Performance at Scale

SortedContainers scales extremely well. This page discusses why both in theory and in practice. The design of SortedContainers permits testing through tens of billions of items and benchmarks present results at this scale. The results of this page would be difficult and expensive to replicate with other implementations.

Two methods are most important for analysis. Each stresses editing while maintaining sorted order. The first is SortedList.add which identifies the insertion position using binary search. The second is SortedList.__delitem__ which identifies the deletion position using indexing. Most other methods are either symmetric or a subset of the runtime complexity of these methods.

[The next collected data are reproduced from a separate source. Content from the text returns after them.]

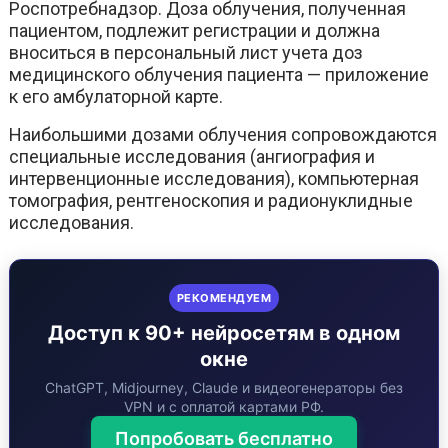
Роспотребнадзор. Доза облучения, полученная
пациентом, подлежит регистрации и должна
вноситься в персональный лист учета доз
медицинского облучения пациента — приложение
к его амбулаторной карте.
Наибольшими дозами облучения сопровождаются
специальные исследования (ангиография и
интервенционные исследования), компьютерная
томография, рентгеноскопия и радионуклидные
исследования.
РЕКОМЕНДУЕМ
Доступ к 90+ нейросетям в одном
окне
ChatGPT, Midjourney, Claude и видеогенераторы без
VPN и с оплатой картами РФ.
Попробовать бесплатно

To fully grasp the content below, its strongly recommended that you read the implementation details first. SortedContainers maintains a B-tree-like data structure limited to two levels of nodes.

Theory

To discuss the runtime complexity of SortedContainers, we must consider two values:

  1. “n” - The size of the sorted list.
  2. “m” - The “load” or sublist length.

In a SortedList with “n” elements, there will be a top-level list of pointers to \frac{n}{m} sublists each of which are approximately “m” elements long. There will also be a “maxes” index which is the max of each sublist. The index will contain \frac{n}{m} references.

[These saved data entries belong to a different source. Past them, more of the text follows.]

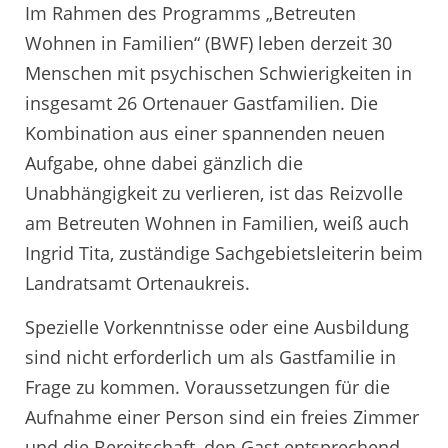
Im Rahmen des Programms „Betreuten
Wohnen in Familien“ (BWF) leben derzeit 30
Menschen mit psychischen Schwierigkeiten in
insgesamt 26 Ortenauer Gastfamilien. Die
Kombination aus einer spannenden neuen
Aufgabe, ohne dabei gänzlich die
Unabhängigkeit zu verlieren, ist das Reizvolle
am Betreuten Wohnen in Familien, weiß auch
Ingrid Tita, zuständige Sachgebietsleiterin beim
Landratsamt Ortenaukreis.
Spezielle Vorkenntnisse oder eine Ausbildung
sind nicht erforderlich um als Gastfamilie in
Frage zu kommen. Voraussetzungen für die
Aufnahme einer Person sind ein freies Zimmer
und die Bereitschaft, den Gast entsprechend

Now adding an element using SortedList.add requires these steps:

  1. Bisect the “maxes” index to find the appropriate sublist. O(\log_2{\frac{n}{m}})
  2. Bisect the sublist to find the appropriate insertion position. O(\log_2{m})
  3. Insert the element in the sublist. O(m)
  4. A sublist may be split and inserted into the top-level list. O(m+\frac{n}{m})

Consider how often step (4) may occur if we begin with a SortedList of “n” elements and add “n” more elements. The top-level list length will grow from \frac{n}{m} to 2*\frac{n}{m} meaning that step (4) was executed \frac{n}{m} times.

Altogether, growing a SortedList of “n” elements by “n” more elements has the time complexity:

T_{add}(n, m) = O(n * \log_2{\frac{n}{m}} + n * \log_2{m} + n * m +
\frac{n}{m} * (m + \frac{n}{m}))

Now consider an extreme case:

T_{add}(n|m \propto 1) = O(n * \log_2{\frac{n}{1}} + n * \log_2{1} + n * 1 +
\frac{n}{1} * (1 + \frac{n}{1}))

T_{add}(n|m \propto 1) = O(n * \log_2{n} + n + n + n * n)

T_{add}(n|m \propto 1) = O(n^2)

The above is why some consider SortedContainers unscalable. Because the load is not chosen dynamically, in theoretical analysis, it must be treated as a constant with respect to “n” which makes it proportional to 1.

In practice, the default load is 1,000 which is generally closer to the square root or cube root of “n”. Consider where “m” is proportional to the square root of “n”:

T_{add}(n|m \propto n^\frac{1}{2}) = O(n * \log_2{\frac{n}{n^\frac{1}{2}}} +
n * \log_2{n^\frac{1}{2}} + n * n^\frac{1}{2} + \frac{n}{n^\frac{1}{2}} *
(n^\frac{1}{2} + \frac{n}{n^\frac{1}{2}}))

T_{add}(n|m \propto n^\frac{1}{2}) = O(n * \log_2{n^\frac{1}{2}} + n *
\log_2{n^\frac{1}{2}} + n*n^\frac{1}{2} + n^\frac{1}{2}*n^\frac{1}{2})

T_{add}(n|m \propto n^\frac{1}{2}) = O(n * n^\frac{1}{2})

The amortized cost of adding an individual item is then proportional to the square root of “n”.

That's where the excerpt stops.